Wir müssen uns und das Leben wieder spüren. Die Suche nach dem guten Leben kreist um ein paar Begriffe, die durchaus ihre Berechtigung hatten. Selbstentfaltung und Selbstverwirklichung gehören dazu, Autonomie, Authentizität, Achtsamkeit, Flow.
Worauf kommt es im guten Leben wirklich an?
Es kommt darauf an, dass wir uns in der Welt aufgehoben und nicht in die (quasi existenzialistisch) Welt geworfen fühlen. Es kommt darauf an, etwas zu geben und etwas zurückzubekommen. So wie eine Stimmgabel, die eine andere Stimmgabel zum Schwingen bringt und von dieser wiederum zum Schwingen angeregt wird.
Rosa nennt unseren Draht zur Welt, wenn die Stimmgabel zu schwingen beginnt: Resonanz.
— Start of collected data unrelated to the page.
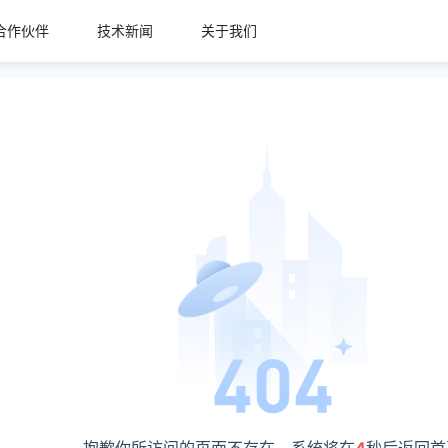
合作伙伴
技术新闻
关于我们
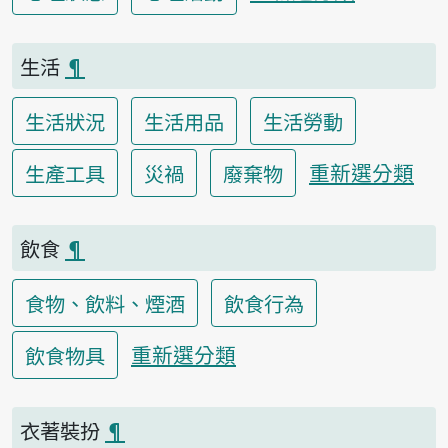
生活
¶
生活狀況
生活用品
生活勞動
重新選分類
生產工具
災禍
廢棄物
飲食
¶
食物、飲料、煙酒
飲食行為
重新選分類
飲食物具
衣著裝扮
¶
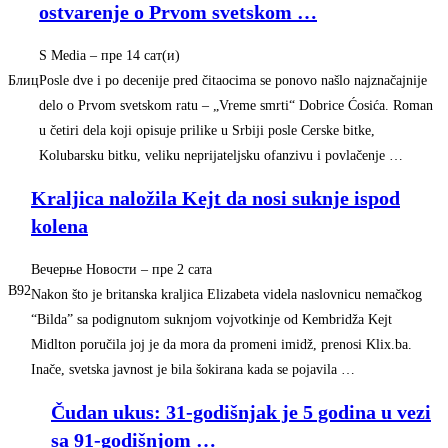
ostvarenje o Prvom svetskom
…
S Media
–
‎пре 14 сат(и)‎
Блиц
Posle dve i po decenije pred čitaocima se ponovo našlo najznačajnije
delo o Prvom svetskom ratu – „Vreme smrti“ Dobrice Ćosića. Roman
u četiri dela koji opisuje prilike u Srbiji posle Cerske bitke,
Kolubarsku bitku, veliku neprijateljsku ofanzivu i povlačenje …
Kraljica naložila Kejt da nosi suknje ispod
kolena
Вечерње Новости
–
‎пре 2 сата‎
B92
Nakon što je britanska kraljica Elizabeta videla naslovnicu nemačkog
“Bilda” sa podignutom suknjom vojvotkinje od Kembridža Kejt
Midlton poručila joj je da mora da promeni imidž, prenosi Klix.ba.
Inače, svetska javnost je bila šokirana kada se pojavila …
Čudan ukus: 31-godišnjak je 5 godina u vezi
sa 91-godišnjom
…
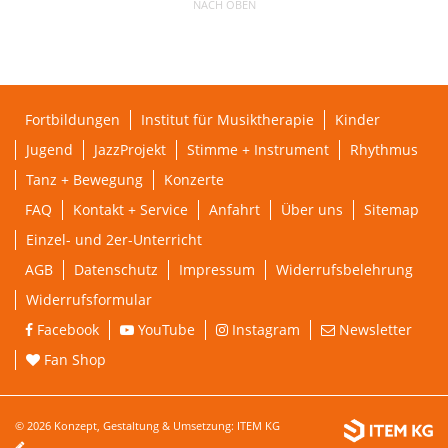
NACH OBEN
Fortbildungen
Institut für Musiktherapie
Kinder
Jugend
JazzProjekt
Stimme + Instrument
Rhythmus
Tanz + Bewegung
Konzerte
FAQ
Kontakt + Service
Anfahrt
Über uns
Sitemap
Einzel- und 2er-Unterricht
AGB
Datenschutz
Impressum
Widerrufsbelehrung
Widerrufsformular
Facebook
YouTube
Instagram
Newsletter
Fan Shop
© 2026 Konzept, Gestaltung & Umsetzung:
ITEM KG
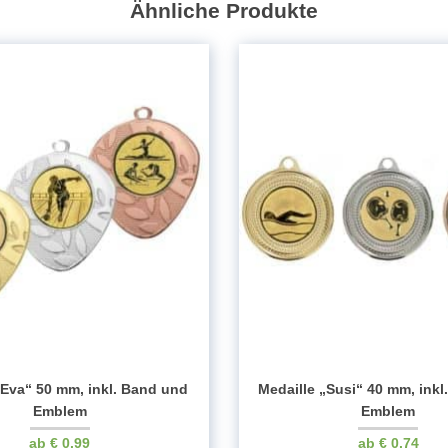
Ähnliche Produkte
Menge
„Eva“ 50 mm, inkl. Band und
Medaille „Susi“ 40 mm, ink
Emblem
Emblem
€
0.99
€
0.74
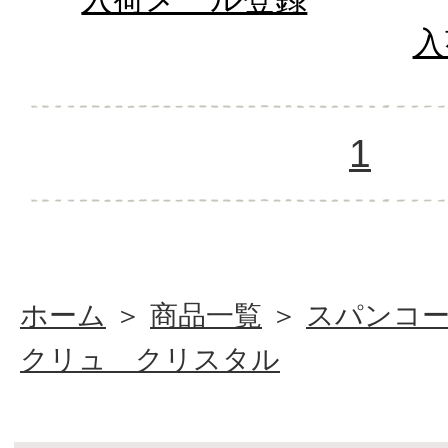
入
1
ホーム
＞
商品一覧
＞
スパンコ
クリュ クリスタル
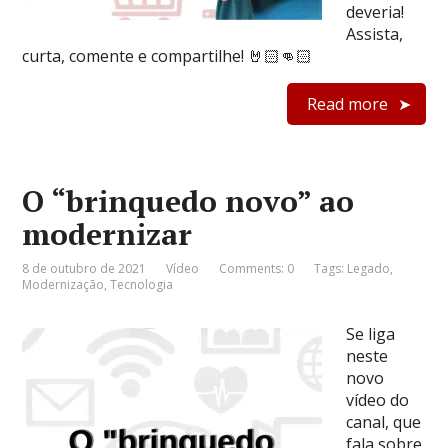
deveria!
Assista,
curta, comente e compartilhe! 🤘🏻👊🏻
Read more
O “brinquedo novo” ao
modernizar
8 de outubro de 2021
Vídeo
Comments: 0
Tags:
Legado
,
Modernização
,
Tecnologia
Se liga
neste
novo
vídeo do
canal, que
fala sobre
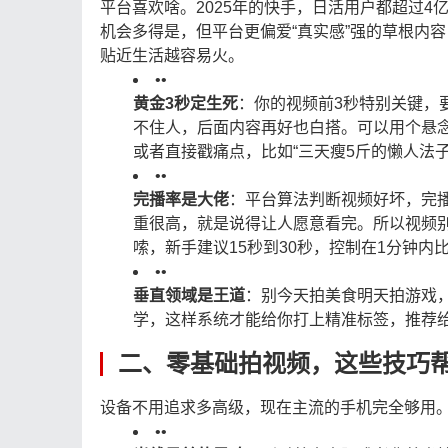
平台喜欢啥。2025年的快手，日活用户都超过4
机会多得是，但平台更偏爱“真实感”强的草根内容
贴近生活越容易火。
•
•
黄金3秒定生死
：你的视频前3秒特别关键，
不住人，后面内容再好也白搭。可以用个悬
或者直接戳痛点，比如“三天瘦5斤的懒人法子
•
•
完播率是大佬
：平台算法判断视频好坏，完
重很高，就是说得让人愿意看完。所以视频
嗦，新手建议15秒到30秒，控制在1分钟内
•
•
垂直领域是王道
：别今天拍美食明天拍游戏
学，这样系统才能给你打上精准标签，推荐
二、零基础拍视频，这些技巧
设备不用追求多高级，现在主流的手机完全够用
•
•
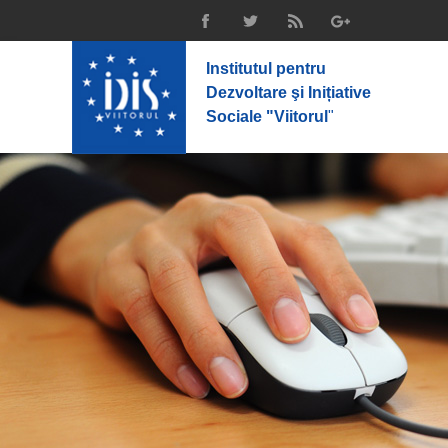
Institutul pentru
Dezvoltare şi Inițiative
Sociale "Viitorul
"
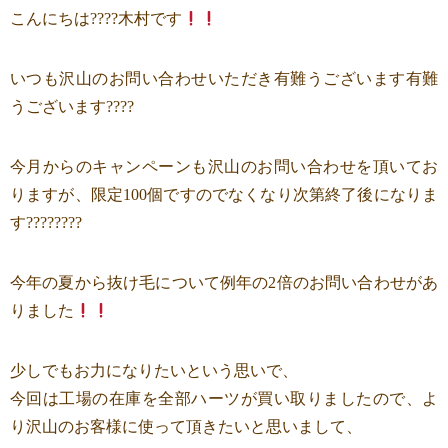
こんにちは????木村です
いつも沢山のお問い合わせいただき有難うございます有難
うございます????
今月からのキャンペーンも沢山のお問い合わせを頂いてお
りますが、限定100個ですのでなくなり次第終了後になりま
す????????
今年の夏から抜け毛について例年の2倍のお問い合わせがあ
りました
少しでもお力になりたいという思いで、
今回は工場の在庫を全部ハーツが買い取りましたので、よ
り沢山のお客様に使って頂きたいと思いまして、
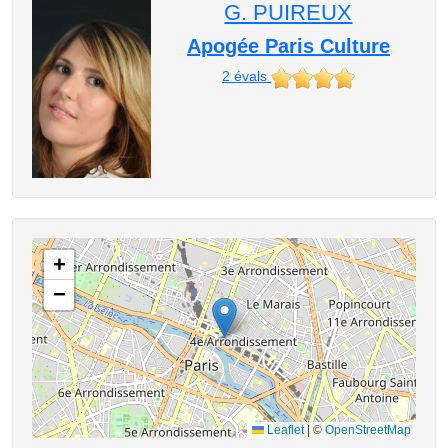
G. PUIREUX
Apogée Paris Culture
2
évals
+
−
Leaflet
|
©
OpenStreetMap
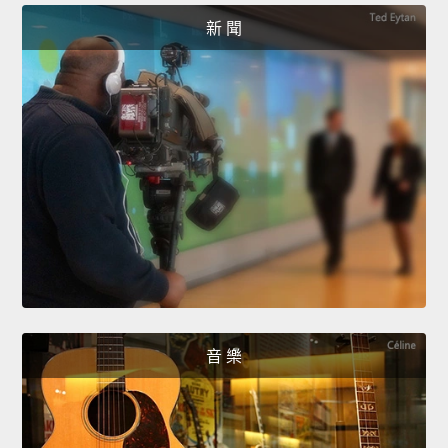
新 聞
音 樂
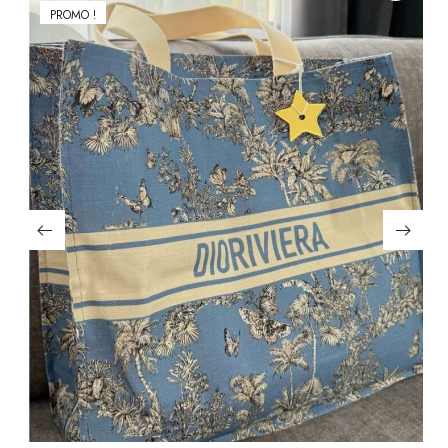
PROMO !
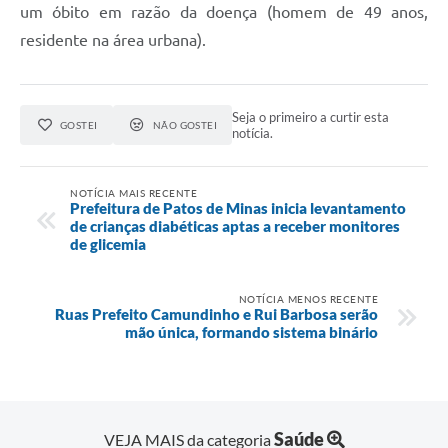
um óbito em razão da doença (homem de 49 anos,
residente na área urbana).
Seja o primeiro a curtir esta
GOSTEI
NÃO GOSTEI
notícia.
NOTÍCIA MAIS RECENTE
Prefeitura de Patos de Minas inicia levantamento
de crianças diabéticas aptas a receber monitores
de glicemia
NOTÍCIA MENOS RECENTE
Ruas Prefeito Camundinho e Rui Barbosa serão
mão única, formando sistema binário
Saúde
VEJA MAIS da categoria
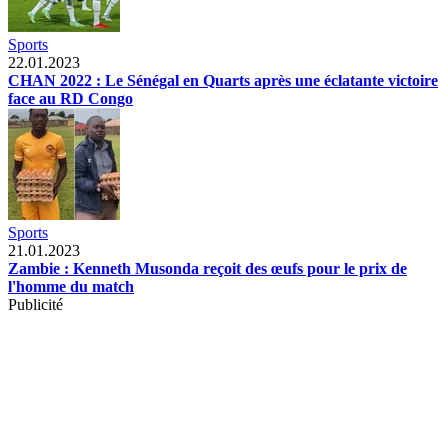
Sports
22.01.2023
CHAN 2022 : Le Sénégal en Quarts après une éclatante victoire
face au RD Congo
Sports
21.01.2023
Zambie : Kenneth Musonda reçoit des œufs pour le prix de
l'homme du match
Publicité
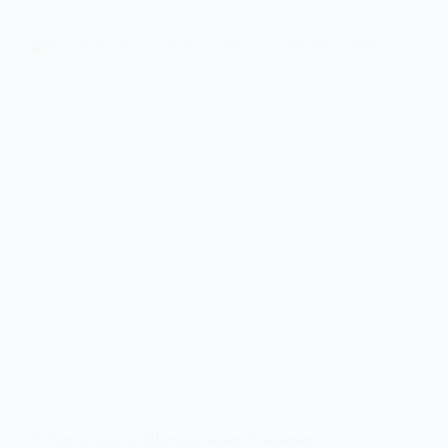
У Павлограді та Шахтарському 5 березня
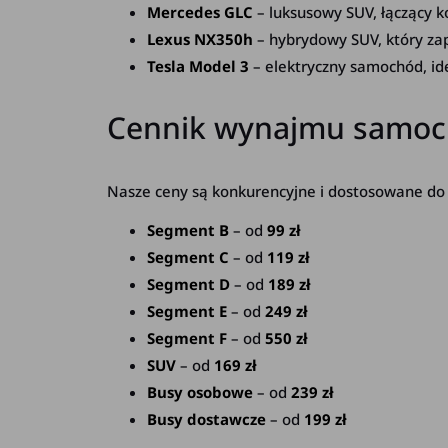
Mercedes GLC
– luksusowy SUV, łączący 
Lexus NX350h
– hybrydowy SUV, który zap
Tesla Model 3
– elektryczny samochód, ide
Cennik wynajmu samoc
Nasze ceny są konkurencyjne i dostosowane do 
Segment B
– od
99 zł
Segment C
– od
119 zł
Segment D
– od
189 zł
Segment E
– od
249 zł
Segment F
– od
550 zł
SUV
– od
169 zł
Busy osobowe
– od
239 zł
Busy dostawcze
– od
199 zł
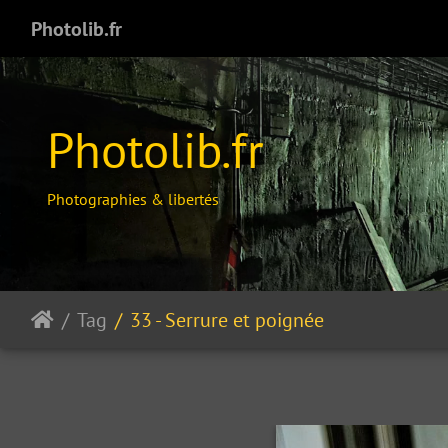
Photolib.fr
Photolib.fr
Photographies & libertés
Tag
33 - Serrure et poignée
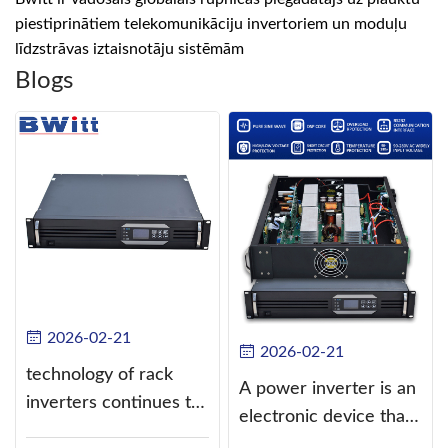
piestiprinātiem telekomunikāciju invertoriem un moduļu
līdzstrāvas iztaisnotāju sistēmām
Blogs
2026-02-21
2026-02-21
technology of rack
A power inverter is an
inverters continues to
electronic device that
improve
converts direct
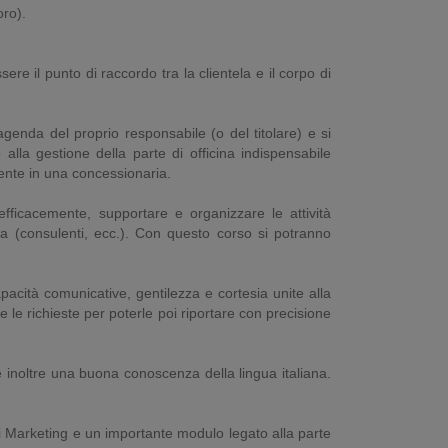
ro).
re il punto di raccordo tra la clientela e il corpo di
agenda del proprio responsabile (o del titolare) e si
alla gestione della parte di officina indispensabile
esente in una concessionaria.
efficacemente, supportare e organizzare le attività
enda (consulenti, ecc.). Con questo corso si potranno
acità comunicative, gentilezza e cortesia unite alla
e le richieste per poterle poi riportare con precisione
e inoltre una buona conoscenza della lingua italiana.
i Marketing e un importante modulo legato alla parte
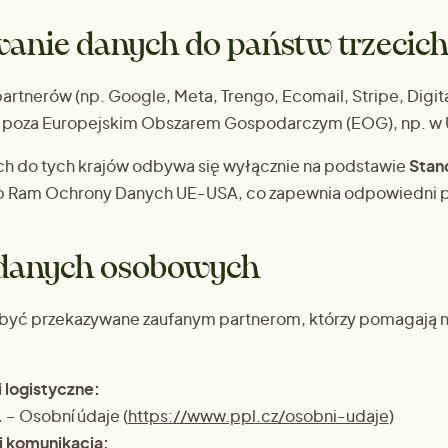
anie danych do państw trzecic
partnerów (np. Google, Meta, Trengo, Ecomail, Stripe, Dig
y poza Europejskim Obszarem Gospodarczym (EOG), np. w
h do tych krajów odbywa się wyłącznie na podstawie
Stan
b Ram Ochrony Danych UE-USA, co zapewnia odpowiedni 
 danych osobowych
być przekazywane zaufanym partnerom, którzy pomagają 
i logistyczne:
.
– Osobní údaje (
https://www.ppl.cz/osobni-udaje
)
i komunikacja:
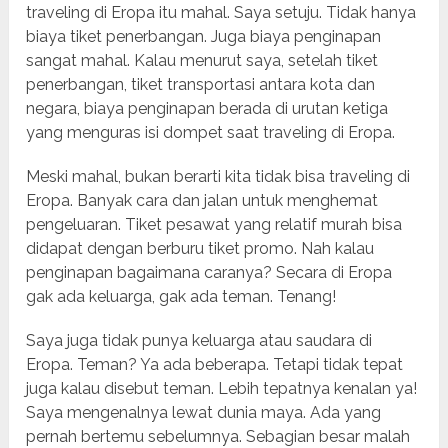
traveling di Eropa itu mahal. Saya setuju. Tidak hanya
biaya tiket penerbangan. Juga biaya penginapan
sangat mahal. Kalau menurut saya, setelah tiket
penerbangan, tiket transportasi antara kota dan
negara, biaya penginapan berada di urutan ketiga
yang menguras isi dompet saat traveling di Eropa.
Meski mahal, bukan berarti kita tidak bisa traveling di
Eropa. Banyak cara dan jalan untuk menghemat
pengeluaran. Tiket pesawat yang relatif murah bisa
didapat dengan berburu tiket promo. Nah kalau
penginapan bagaimana caranya? Secara di Eropa
gak ada keluarga, gak ada teman. Tenang!
Saya juga tidak punya keluarga atau saudara di
Eropa. Teman? Ya ada beberapa. Tetapi tidak tepat
juga kalau disebut teman. Lebih tepatnya kenalan ya!
Saya mengenalnya lewat dunia maya. Ada yang
pernah bertemu sebelumnya. Sebagian besar malah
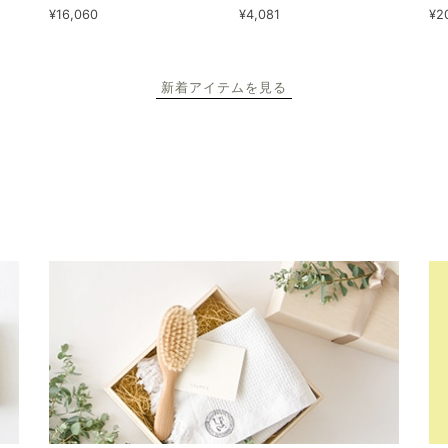
¥16,060
¥4,081
¥2
新着アイテムを見る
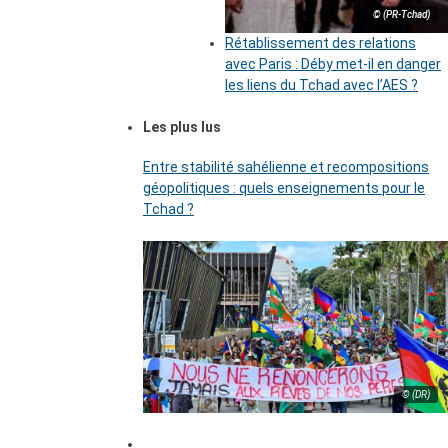
© (PR-Tchad)
Rétablissement des relations
avec Paris : Déby met-il en danger
les liens du Tchad avec l’AES ?
Les plus lus
Entre stabilité sahélienne et recompositions
géopolitiques : quels enseignements pour le
Tchad ?
© (DR)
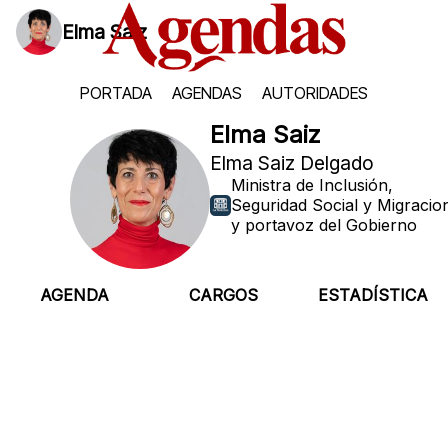
Elma Saiz
PORTADA
AGENDAS
AUTORIDADES
Elma Saiz
Elma Saiz Delgado
Ministra de Inclusión,
Seguridad Social y Migracio
y portavoz del Gobierno
AGENDA
CARGOS
ESTADÍSTICA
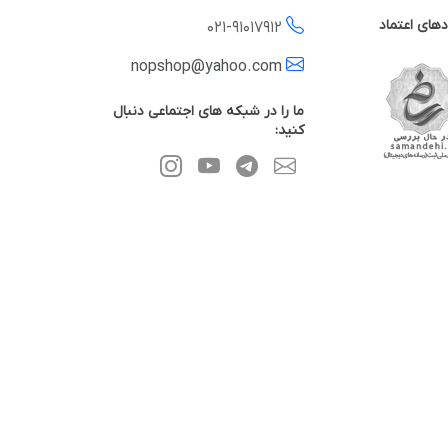
دهای اعتماد
021-
91017912
nopshop@yahoo.com
ما را در شبکه های اجتماعی دنبال
کنید:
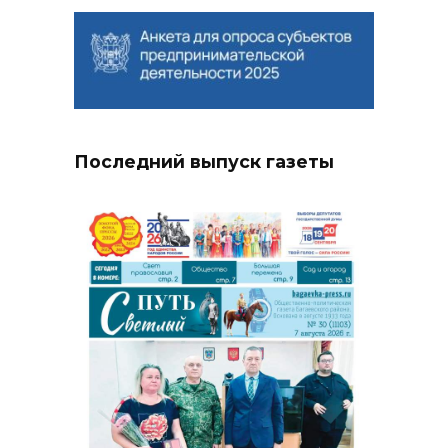
Последний выпуск газеты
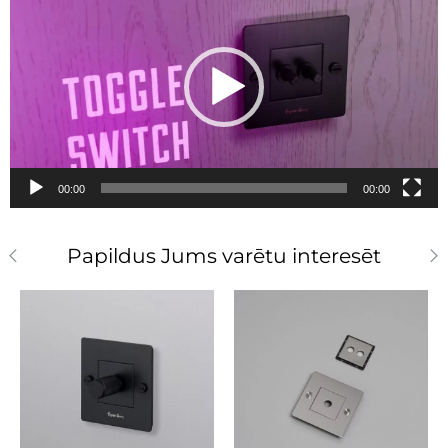
00:00
00:00
Papildus Jums varētu interesēt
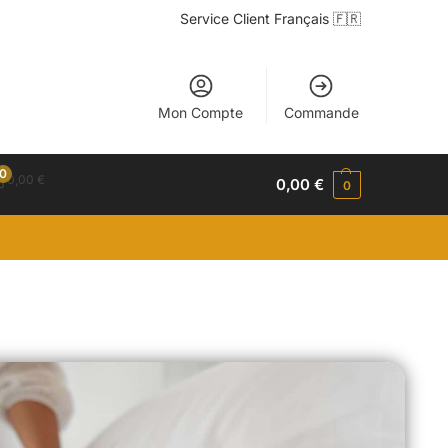
Service Client Français 🇫🇷
Mon Compte
Commande
0
0,00
€
0,00
€
0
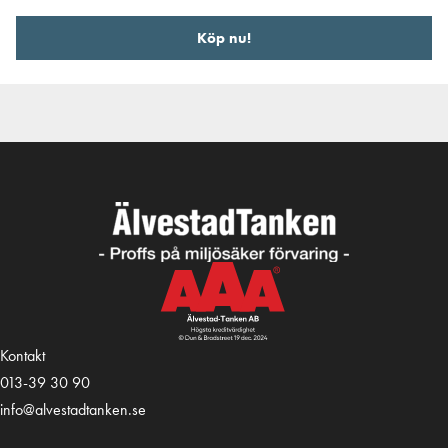
Köp nu!
Kontakt
013-39 30 90
info@alvestadtanken.se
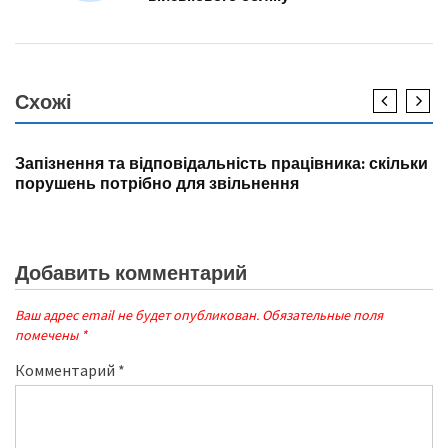
Схожі
НОВИНИ
Запізнення та відповідальність працівника: скільки
порушень потрібно для звільнення
Добавить комментарий
Ваш адрес email не будет опубликован.
Обязательные поля
помечены
*
Комментарий
*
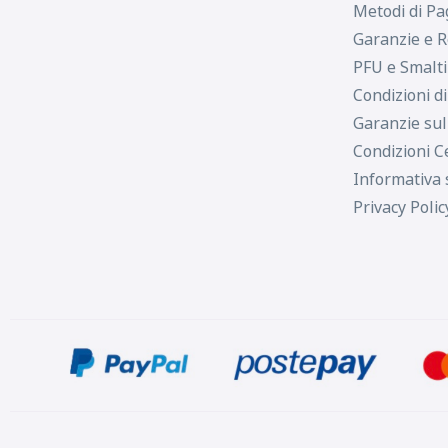
Metodi di P
Garanzie e R
PFU e Smalt
Condizioni d
Garanzie sul
Condizioni C
Informativa 
Privacy Polic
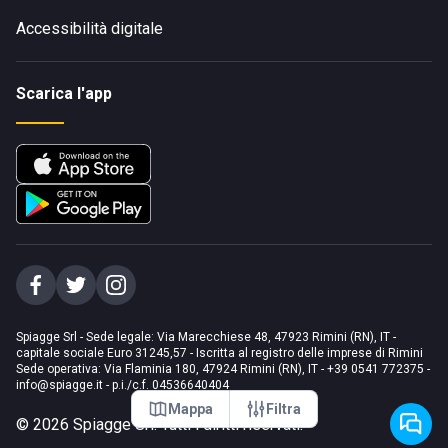
Accessibilità digitale
Scarica l'app
Spiagge Srl - Sede legale: Via Marecchiese 48, 47923 Rimini (RN), IT -
capitale sociale Euro 31245,57 - Iscritta al registro delle imprese di Rimini
Sede operativa: Via Flaminia 180, 47924 Rimini (RN), IT
-
+39 0541 772375
-
info@spiagge.it
- p.i./c.f. 04536640404
Mappa
Filtra
©
2026
Spiagge Srl. Tutti i diritti riservati.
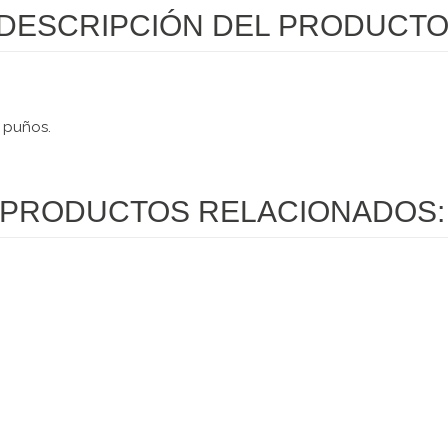
DESCRIPCIÓN DEL PRODUCT
 puños.
PRODUCTOS RELACIONADOS:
Seine These und Lösung pointiert gesagt:
"Wenn Beschleunigung das Problem ist, dann ist Resonanz vielleicht die Lösung."
Kreativität:
Irgendwo drin im Menschen steckt demnach sein innerer Wesenskern, und der kommt am besten durch Selbstverwirklichung zum Vorschein. Man soll sich finden, sich treu bleiben, authentisch und autonom und achtsam sein, dann wird sich auch das Lebensglück wieder einstellen.
Der selbstbestimmte Kreative, der im Flow seine Ideen verwirklicht, wurde zum Gegenentwurf des spießigen Angestellten, der um fünf Uhr nachmittags die Stechuhr ansteuert. Kreativ sein hieß Mensch sein. Aber dann kaperte die neoliberale Ideologie das Projekt, und damit begann das Missverständnis. Kreativ sein diente nun nicht mehr nur dem privaten Glück, sondern auch der Innovationskraft des Arbeitgebers.Im VW-Skandal kann man gut beobachten, wie Ingenieure gezwungen wurden, Vorgaben zu erfüllen, die sie nicht kreativ lösen konnten. Die Folge waren krumme Touren und der milliardenschwere Abgasskandal.